In Rochester Distilling Co. v. Rasey (142 N.Y. 570) there was a controversy between the plaintiff who claimed title to chattels under a sale by the creditor on execution, and the defendant, who claimed title to the same chattels under a chattel mortgage, which, in terms, covered the grass growing upon the premises at the time of the execution of the mortgage, and also the products of the farm thereafter to be produced.Summary of this case from N.Y. Security Co. v. Saratoga G. El. L. Co.
Argued May 4, 1894
Decided June 5, 1894
De Merville Page for appellant. George D. Reed for respondent.

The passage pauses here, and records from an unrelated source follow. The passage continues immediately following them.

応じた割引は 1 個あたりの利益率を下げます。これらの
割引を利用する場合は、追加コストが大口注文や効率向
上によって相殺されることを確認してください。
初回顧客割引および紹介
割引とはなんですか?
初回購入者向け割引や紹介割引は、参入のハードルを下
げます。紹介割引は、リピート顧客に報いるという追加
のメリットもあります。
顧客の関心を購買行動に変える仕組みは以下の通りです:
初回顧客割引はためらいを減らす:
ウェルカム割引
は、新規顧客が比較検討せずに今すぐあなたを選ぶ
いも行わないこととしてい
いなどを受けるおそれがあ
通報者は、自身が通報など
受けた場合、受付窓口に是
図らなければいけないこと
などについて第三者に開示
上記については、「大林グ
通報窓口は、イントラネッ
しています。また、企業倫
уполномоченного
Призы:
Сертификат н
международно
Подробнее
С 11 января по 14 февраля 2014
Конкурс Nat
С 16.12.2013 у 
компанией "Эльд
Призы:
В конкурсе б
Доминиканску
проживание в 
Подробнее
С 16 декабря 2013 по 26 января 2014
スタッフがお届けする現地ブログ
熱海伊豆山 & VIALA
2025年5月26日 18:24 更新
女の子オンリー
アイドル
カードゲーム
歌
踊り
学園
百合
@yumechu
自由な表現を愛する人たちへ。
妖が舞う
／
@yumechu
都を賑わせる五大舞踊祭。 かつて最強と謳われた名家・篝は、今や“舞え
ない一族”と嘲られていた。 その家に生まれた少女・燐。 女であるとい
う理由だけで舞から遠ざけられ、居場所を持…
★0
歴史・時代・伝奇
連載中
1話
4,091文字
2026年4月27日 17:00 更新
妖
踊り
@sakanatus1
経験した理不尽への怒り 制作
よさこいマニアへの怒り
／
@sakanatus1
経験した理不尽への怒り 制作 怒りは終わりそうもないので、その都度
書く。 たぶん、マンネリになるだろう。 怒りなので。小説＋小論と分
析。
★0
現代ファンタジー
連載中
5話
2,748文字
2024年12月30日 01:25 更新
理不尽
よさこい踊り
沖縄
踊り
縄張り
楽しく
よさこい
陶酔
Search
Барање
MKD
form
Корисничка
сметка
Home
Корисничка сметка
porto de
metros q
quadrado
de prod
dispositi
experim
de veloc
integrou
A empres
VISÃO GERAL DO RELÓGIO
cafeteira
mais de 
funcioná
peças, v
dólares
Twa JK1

I think this case does not, in principle, differ from any other case, where a chattel mortgage has been given upon property in expectancy and which has no potential existence at the time of its execution. The fact that the subject of the mortgage is a crop to be planted and raised in the future upon land does not affect the determination of this question upon established principles. It may be that precisely such a case, in its facts, has not been passed upon in this court; but there are expressions of opinion, in several cases of a kindred nature, in the reports of this court and of other courts in this state, which leave us in no doubt as to the doctrine which should govern. The proposition that a mortgage upon chattels having no actual, nor potential, existence, can operate to charge them with a lien, when they come into existence, as against an attaching, or an execution creditor, has frequently been discountenanced and repudiated. Grantham v. Hawley (Hobart, 133) is the general source of authority for the proposition that one may grant what he has only potentially, and there is no good reason for doubting that that which has a potential, or possible existence, like the spontaneous product of the earth, or the increase of that which is in existence, may properly be the subject of sale, or of mortgage. The right to it, when it comes into existence, is regarded as a present vested right. That which is, however, the annual product of labor and of the cultivation of the earth cannot be said to have either an actual, or a potential existence before a planting.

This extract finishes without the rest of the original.